Updated 2015-11-26 11:42:57 by suchenwi

Purpose: Help on the math function 'atan2'.

The call
    [expr {atan2($y, $x)}]

returns the inverse tangent (expressed in radians) of the quantity,
    ($y / $x)

It never divides by zero, and is careful about the quadrant of the result (which conventional atan() can't be, since the division prior to feeding the quotient into atan() would lose information about which, if any, of $x and $y are negative. In practice, this doubles the range of the result.)

RS notes (testing functional imaging): Contrary to the above claim, on Sun computers the call atan2(0,0) raises the error:
 % expr atan2(0,0)
 domain error: argument not in valid range

Fix: check that at least one coordinate is non-zero:
 proc toPolars p {
    foreach {x y} $p break
    # for Sun, we have to make sure atan2 gets no two 0's
    list [expr {hypot($x,$y)}] [expr {$x||$y? atan2($y,$x): 0}]
 }

Arjen Markus I tested this feature in a small C program on an HPUX and a SGI machine with native compilers. The results were quite similar:

  • HPUX reports a Nan and errno = 0
  • SGI reports a value 0.0 and a Domain error.

Tcl 8.3.1 on SGI responds with a domain error as well, so that is quite consistent!

AMG: GNU (glibc) atan2() is defined [1] to return 0 when both arguments are 0.

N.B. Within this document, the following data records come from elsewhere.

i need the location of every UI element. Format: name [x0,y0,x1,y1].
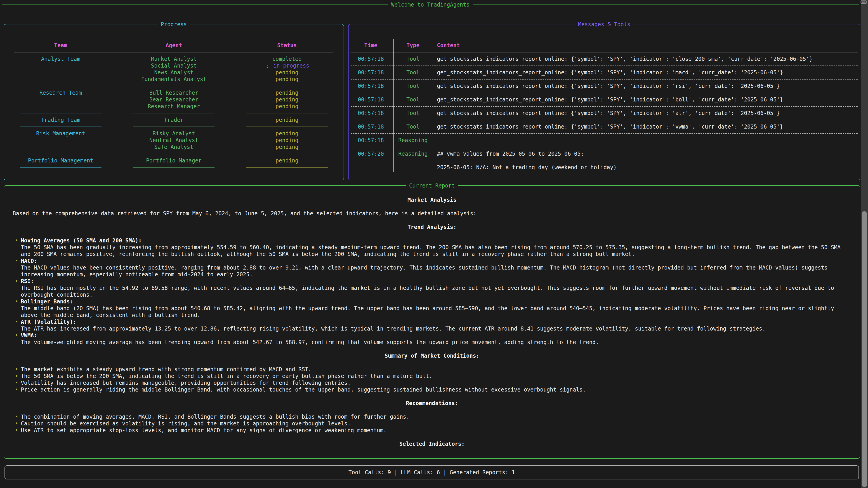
message-content: get_stockstats_indicators_report_online:… [433,69,860,76]
bullet-body: Price action is generally riding the mid… [21,386,851,393]
report-sections: Trend Analysis:Moving Averages (50 SMA a… [13,224,851,447]
bullet-body: Caution should be exercised as volatilit… [21,420,851,427]
window-menu-icon[interactable] [861,0,867,4]
status-label: pending [276,158,298,164]
report-bullet: VWMA:The volume-weighted moving average … [13,332,851,346]
report-bullet: ATR (Volatility):The ATR has increased f… [13,319,851,332]
progress-group-separator [230,110,344,117]
progress-agent-cell: Risky Analyst [117,130,230,137]
progress-team-cell: Research Team [4,90,117,96]
progress-group-separator [4,110,117,117]
status-label: in_progress [273,63,309,69]
progress-team-cell [4,76,117,83]
bullet-body: The ATR has increased from approximately… [21,325,851,332]
report-bullet-list: The combination of moving averages, MACD… [13,414,851,434]
bullet-body: The combination of moving averages, MACD… [21,414,851,420]
report-heading: Market Analysis [13,197,851,203]
message-type: Tool [393,123,433,130]
messages-col-header-type: Type [393,42,433,49]
rule-line-right [473,4,859,5]
scrollbar-thumb[interactable] [862,211,867,487]
message-content [433,137,860,144]
message-time: 00:57:18 [348,110,393,117]
bullet-body: The market exhibits a steady upward tren… [21,366,851,373]
progress-team-cell [4,96,117,103]
report-bullet: Volatility has increased but remains man… [13,380,851,386]
messages-row-separator [348,144,860,151]
progress-agent-cell: News Analyst [117,69,230,76]
progress-agent-cell: Bear Researcher [117,96,230,103]
spinner-icon: ⋮ [265,63,270,69]
progress-group-separator [4,83,117,90]
bullet-body: The 50 SMA has been gradually increasing… [21,244,851,258]
progress-team-cell [4,144,117,151]
progress-group-separator [117,151,230,157]
report-section-heading: Summary of Market Conditions: [13,352,851,359]
report-intro: Based on the comprehensive data retrieve… [13,210,851,217]
status-label: pending [276,76,298,83]
report-bullet: Use ATR to set appropriate stop-loss lev… [13,427,851,434]
progress-status-cell: pending [230,69,344,76]
progress-status-cell: pending [230,90,344,96]
message-type: Tool [393,56,433,62]
progress-agent-cell: Portfolio Manager [117,157,230,164]
rule-line-left [2,4,388,5]
progress-group-separator [117,123,230,130]
bullet-title: Bollinger Bands: [21,298,851,305]
progress-status-cell: pending [230,117,344,123]
report-bullet: The combination of moving averages, MACD… [13,414,851,420]
bullet-body: The middle band (20 SMA) has been rising… [21,305,851,319]
status-label: pending [276,130,298,137]
messages-row-separator [348,76,860,83]
progress-col-header-status: Status [230,42,344,49]
progress-team-cell: Risk Management [4,130,117,137]
message-type: Tool [393,69,433,76]
footer-stats: Tool Calls: 9 | LLM Calls: 6 | Generated… [348,469,515,476]
progress-agent-cell: Safe Analyst [117,144,230,151]
messages-row-separator [348,130,860,137]
progress-table: Team Agent Status Analyst TeamMarket Ana… [4,24,344,171]
progress-team-cell [4,103,117,110]
report-bullet-list: Moving Averages (50 SMA and 200 SMA):The… [13,237,851,346]
progress-header-separator [4,49,344,56]
progress-agent-cell: Research Manager [117,103,230,110]
progress-status-cell: pending [230,144,344,151]
status-label: pending [276,69,298,76]
progress-col-header-agent: Agent [117,42,230,49]
messages-panel: Messages & Tools Time Type Content 00:57… [348,24,860,180]
status-label: pending [276,103,298,109]
bullet-title: Moving Averages (50 SMA and 200 SMA): [21,237,851,244]
progress-group-separator [230,123,344,130]
progress-group-separator [230,151,344,157]
progress-group-separator [4,123,117,130]
progress-status-cell: pending [230,130,344,137]
progress-group-separator [117,164,230,171]
messages-header-separator [348,49,860,56]
report-section-heading: Recommendations: [13,400,851,407]
bullet-body: The 50 SMA is below the 200 SMA, indicat… [21,373,851,380]
message-type: Tool [393,83,433,90]
bullet-title: ATR (Volatility): [21,319,851,325]
message-time: 00:57:18 [348,123,393,130]
report-bullet: The market exhibits a steady upward tren… [13,366,851,373]
status-label: pending [276,96,298,103]
messages-table: Time Type Content 00:57:18Toolget_stocks… [348,24,860,171]
report-bullet: MACD:The MACD values have been consisten… [13,258,851,278]
message-time: 00:57:18 [348,83,393,90]
messages-col-header-content: Content [433,42,860,49]
welcome-rule: Welcome to TradingAgents [2,1,859,8]
bullet-body: Use ATR to set appropriate stop-loss lev… [21,427,851,434]
page-scrollbar[interactable] [861,0,868,488]
progress-team-cell [4,62,117,69]
progress-status-cell: pending [230,96,344,103]
message-type: Reasoning [393,151,433,171]
progress-group-separator [230,83,344,90]
progress-agent-cell: Market Analyst [117,56,230,62]
progress-group-separator [117,83,230,90]
status-label: completed [272,56,302,62]
bullet-title: RSI: [21,278,851,285]
progress-team-cell [4,69,117,76]
progress-team-cell: Trading Team [4,117,117,123]
progress-panel: Progress Team Agent Status Analyst TeamM… [4,24,344,180]
bullet-title: VWMA: [21,332,851,339]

The most common use of atan2 is in Converting between rectangular and polar co-ordinates.

atan2 is also available as a command in Tclx.

AM (28 april 2008) Interesting feature:

  • atan2(y,x) will give the mathematical angle, that is, the angle with the positive x axis, oriented counter-clockwise
  • atan2(x,y) (so the arguments in just the opposite order) will give the nautical angle, that is, the angle with the positive y-axis, oriented clockwise (or if you like: the angle on the compass)

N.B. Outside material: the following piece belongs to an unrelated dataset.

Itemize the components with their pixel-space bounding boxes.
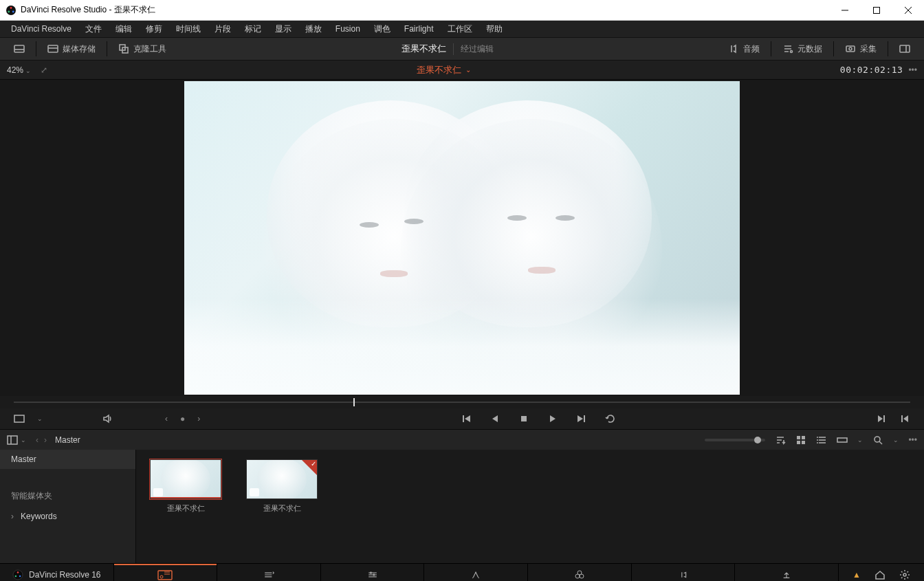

AMG: When dealing with maps and geospatial data, I greatly prefer to orient north along the positive X axis and east along the positive Y axis. This way atan2(y,x) gives me a compass heading. Well, atan2(y,x)*180/acos(-1) does. :^) I am told this is standard GIS convention.

GWM (28 april 2008) note that Excel uses the reverse convention from C, Fortran, Tcl (and probably most other languages),
 atan2(0,1) = 0; atan2(1,0) = 1.570796 etc.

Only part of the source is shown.